Maps the per-frame decode pipeline (BeginPicture → RenderPicture → EndPicture → SyncSurface) and walks frame-1 IDR + frame-2 P state transitions through h264_set_controls and the DPB. Eliminates 6 of 13 hypotheses from Phase 0 by source-read alone (H-A DPB stale, H-B POC sentinel for small POCs, H-C SLICE flags in FRAME_BASED, H-D request_fd lifecycle, H-F pred-weight, H-G scaling matrix re-upload). Adds 4 new hypotheses (H-J reference_ts derivation, H-K CAPTURE buf count, H-L slice_data alignment vs h264_start_code, H-M frame_num cross-check). Live hypotheses for Phase 3: H-E (CAPTURE rotation/reference-resolution), H-H (start_code prefix), H-L (slice_data alignment), H-K (cap_pool size). Phase 3 plan: strace-diff libva-vaapi-H.264 vs kdirect-H.264 on the same fixture; byte-level frame-1/2/3 examination; dmesg check. Co-Authored-By: Claude Opus 4.7 (1M context) <noreply@anthropic.com>
16 KiB
Iteration 8 — Phase 2 (situation analysis)

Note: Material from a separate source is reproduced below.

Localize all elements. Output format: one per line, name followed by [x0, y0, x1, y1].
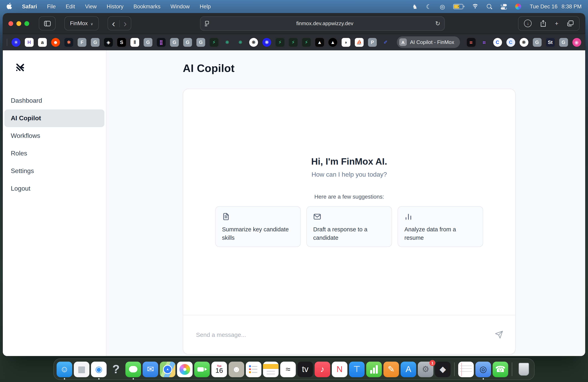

H.264 backend source-read on iter7 fork tip 6df2159. Maps the per-frame decode pipeline, enumerates code paths the kernel reads, and refines the hypothesis surface ahead of Phase 3 empirical strace-diff.
The per-frame pipeline (libva → V4L2)
For each frame in ffmpeg-vaapi-copy's 3-frame H.264 sweep:
1. RequestBeginPicture (picture.c:286)
For surface S:
- If S had a
current_slotfrom a prior decode →surface_unbind_slotreleases it. cap_pool_acquire(&capture_pool, surface_id)→ fresh CAPTURE slot (LRU). Bind viasurface_bind_slot→ S'sdestination_index,destination_data, etc.request_pool_acquire(&output_pool)→ fresh OUTPUT slot. Bind S'ssource_index,source_data(mmap pointer into the slot),source_size, andrequest_fd = slot->request_fd(the slot's permanent fd, REINIT'd between cycles).- Reset
slices_size = 0,slices_count = 0,params.h264.matrix_set = false. - Set status
VASurfaceRendering, recordrender_surface_id.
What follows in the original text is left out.